Astrocytes are characteristic star-shaped glial cells in the brain and spinal cord, and play various key roles in supporting, guiding, nurturing and signalling neural structures and activities [33,34]. GFAP is mainly expressed in the astrocytes of the CNS and is relatively frequently used in the study of various diseases, such as traumatic brain injury, stroke and brain tumour [20,35]. In our study, astrocytes were activated by BCAS and the degree of activation was greater after the administration of TEX (Figure 5). These findings indicate that astrocytes can be more easily converted to pathological conditions by TEX. The results of this study imply that the symptoms of lesions that can appear in the CVD can be worsened by TEX, thus indirectly demonstrating that the restoration of the balance of the TMJ can slow down the progression of CVD in the elderly.

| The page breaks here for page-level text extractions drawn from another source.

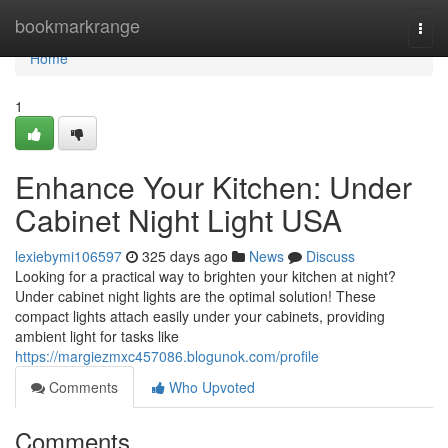
Home
bookmarkrange
Togg
navi
Home
1
Enhance Your Kitchen: Under
Cabinet Night Light USA
lexiebymi106597
325 days ago
News
Discuss
Looking for a practical way to brighten your kitchen at night?
Under cabinet night lights are the optimal solution! These
compact lights attach easily under your cabinets, providing
ambient light for tasks like
https://margiezmxc457086.blogunok.com/profile
Comments
Who Upvoted
Comments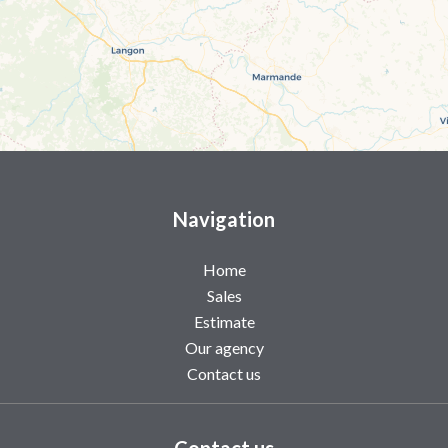
Navigation
Home
Sales
Estimate
Our agency
Contact us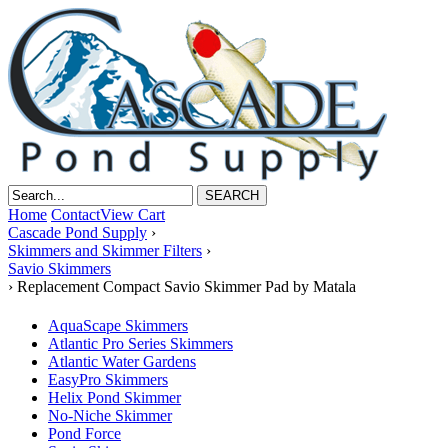
Home
Contact
View Cart
Cascade Pond Supply
›
Skimmers and Skimmer Filters
›
Savio Skimmers
›
Replacement Compact Savio Skimmer Pad by Matala
AquaScape Skimmers
Atlantic Pro Series Skimmers
Atlantic Water Gardens
EasyPro Skimmers
Helix Pond Skimmer
No-Niche Skimmer
Pond Force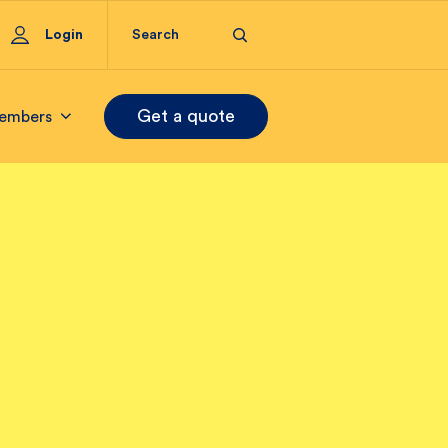
Login
Get a quote
embers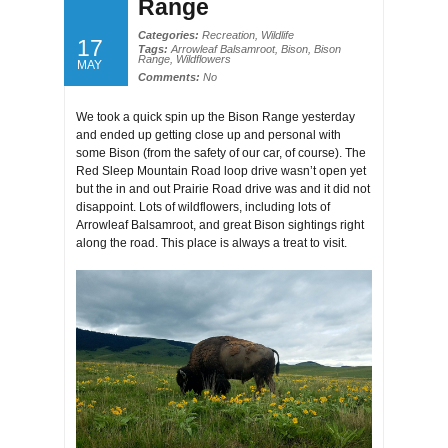
Range
Categories:
Recreation
,
Wildlife
17
Tags:
Arrowleaf Balsamroot
,
Bison
,
Bison
Range
,
Wildflowers
MAY
Comments:
No
We took a quick spin up the Bison Range yesterday
and ended up getting close up and personal with
some Bison (from the safety of our car, of course). The
Red Sleep Mountain Road loop drive wasn’t open yet
but the in and out Prairie Road drive was and it did not
disappoint. Lots of wildflowers, including lots of
Arrowleaf Balsamroot, and great Bison sightings right
along the road. This place is always a treat to visit.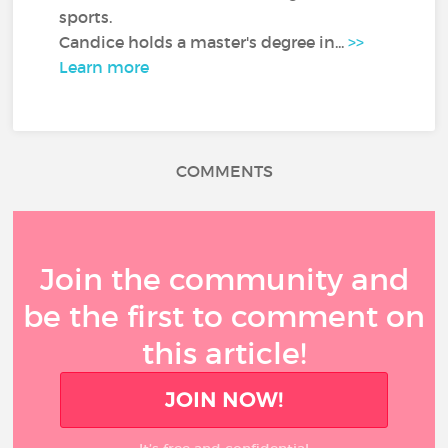
sports.
Candice holds a master's degree in...
>>
Learn more
COMMENTS
Join the community and
be the first to comment on
this article!
JOIN NOW!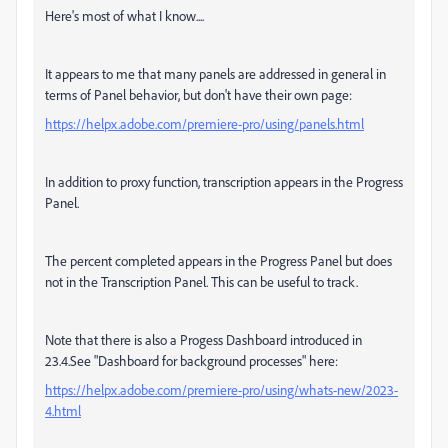
Here's most of what I know....
It appears to me that many panels are addressed in general in
terms of Panel behavior, but don't have their own page:
https://helpx.adobe.com/premiere-pro/using/panels.html
In addition to proxy function, transcription appears in the Progress
Panel.
The percent completed appears in the Progress Panel but does
not in the Transcription Panel. This can be useful to track.
Note that there is also a Progess Dashboard introduced in
23.4.See "Dashboard for background processes" here:
https://helpx.adobe.com/premiere-pro/using/whats-new/2023-
4.html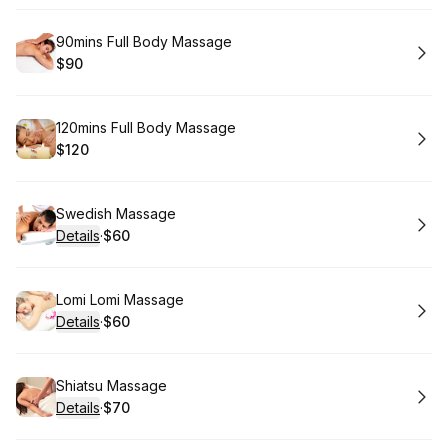
Book
90mins Full Body Massage
$90
.
Price
:
Book
120mins Full Body Massage
$120
.
Price
:
Book
Swedish Massage
Details
·
$60
.
Price
:
Book
Lomi Lomi Massage
Details
·
$60
.
Price
:
Book
Shiatsu Massage
Details
·
$70
.
Price
: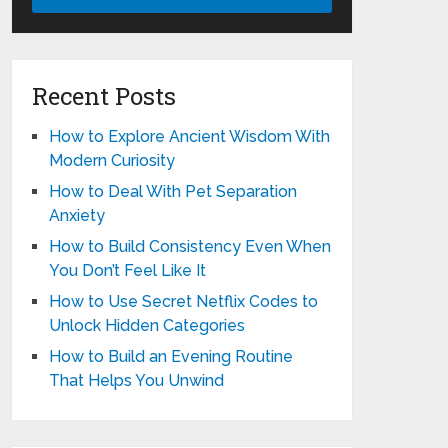
Recent Posts
How to Explore Ancient Wisdom With
Modern Curiosity
How to Deal With Pet Separation
Anxiety
How to Build Consistency Even When
You Don’t Feel Like It
How to Use Secret Netflix Codes to
Unlock Hidden Categories
How to Build an Evening Routine
That Helps You Unwind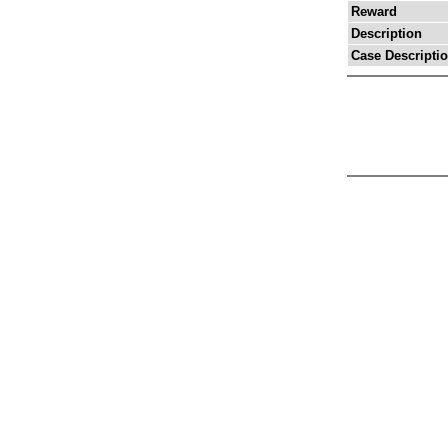
Reward
Description
Case Descripti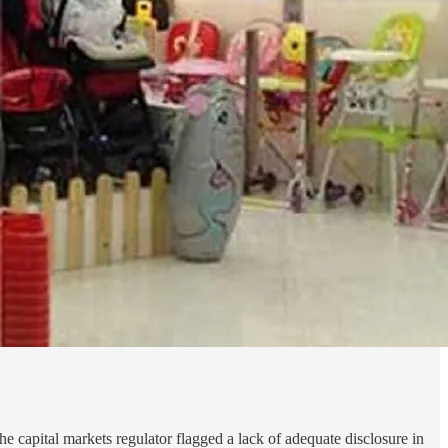
the capital markets regulator flagged a lack of adequate disclosure in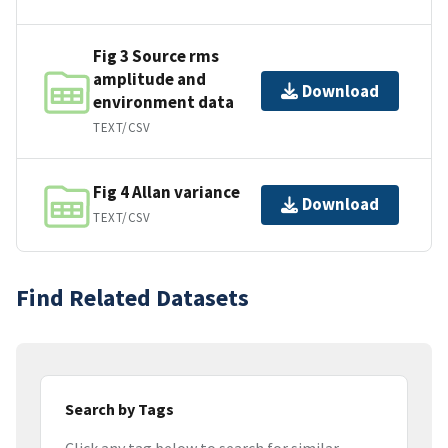
Fig 3 Source rms
amplitude and
Download
environment data
TEXT/CSV
Fig 4 Allan variance
Download
TEXT/CSV
Find Related Datasets
Search by Tags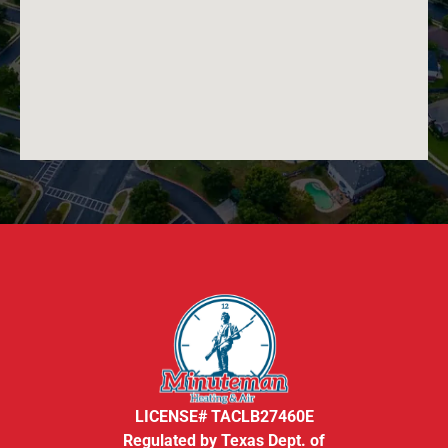
LICENSE# TACLB27460E
Regulated by Texas Dept. of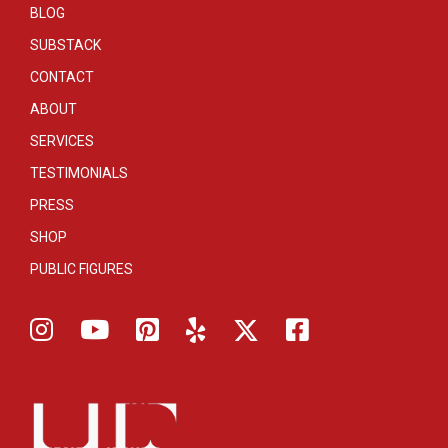
BLOG
SUBSTACK
CONTACT
ABOUT
SERVICES
TESTIMONIALS
PRESS
SHOP
PUBLIC FIGURES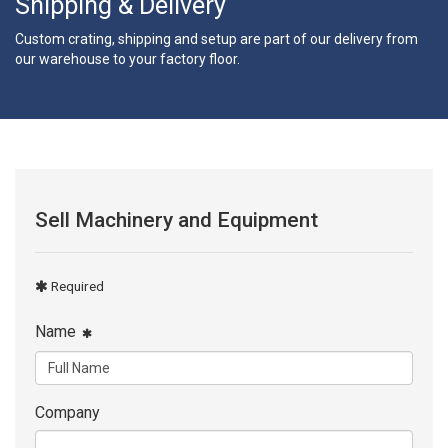
Shipping & Delivery
Custom crating, shipping and setup are part of our delivery from
our warehouse to your factory floor.
Sell Machinery and Equipment
Required
Name
Company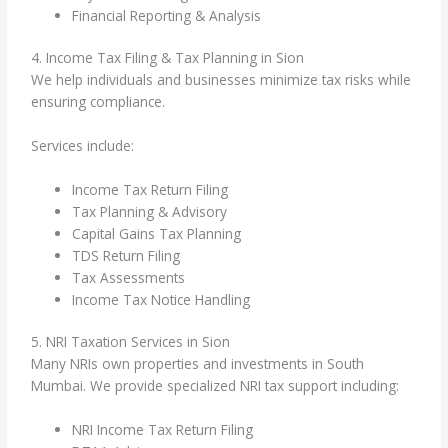
Financial Reporting & Analysis
4. Income Tax Filing & Tax Planning in Sion
We help individuals and businesses minimize tax risks while
ensuring compliance.
Services include:
Income Tax Return Filing
Tax Planning & Advisory
Capital Gains Tax Planning
TDS Return Filing
Tax Assessments
Income Tax Notice Handling
5. NRI Taxation Services in Sion
Many NRIs own properties and investments in South
Mumbai. We provide specialized NRI tax support including:
NRI Income Tax Return Filing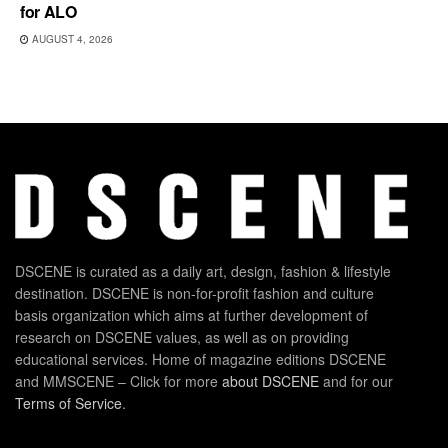
for ALO
AUGUST 4, 2026
DSCENE is curated as a daily art, design, fashion & lifestyle
destination. DSCENE is non-for-profit fashion and culture
basis organization which aims at further development of
research on DSCENE values, as well as on providing
educational services. Home of magazine editions DSCENE
and MMSCENE – Click for more
about DSCENE
and for our
Terms of Service
.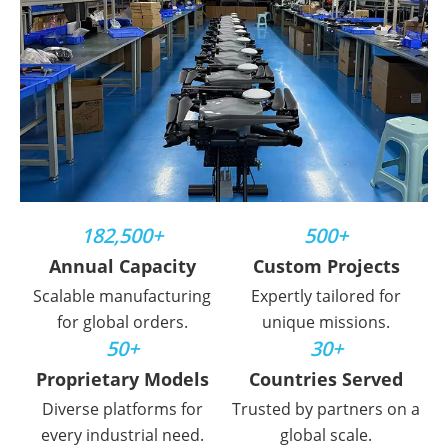
182,500+
500+
Annual Capacity
Custom Projects
Scalable manufacturing
Expertly tailored for
for global orders.
unique missions.
50+
30+
Proprietary Models
Countries Served
Diverse platforms for
Trusted by partners on a
every industrial need.
global scale.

In addition, no change in cognitive function or activation of astrocytes was observed in the TEX-only group (Figures S1–S3). However, the simultaneous application of TEX and BCAS amplified pathological changes, suggesting that the group with both diseases should be managed closely, and treatment measures must be established for this group.

In the PPI network, in which gene expression was more severely affected after TEX, the most interacting protein was Cd4. Cd4 is a marker of T cells and natural killer cells and is one of the molecules involved in the immune response [36]. The application of BCAS and TEX operation mainly involves the inflammatory response; therefore, it can be assumed that the restoration of the balance of the TMJ can suppress the symptoms of various diseases by acting on the immune system and controlling the inflammatory response.

In summary, this study is the first to show that the restoration of the TMJ balance can be effectively applied to the improvement of CVD. Moreover, it has been confirmed that TEX can exacerbate BCAS-induced cognitive deficits; therefore, it is expected that complementary therapies that restore the balance of the TMJ can be effectively used for the management of various diseases accompanied by an inflammatory response.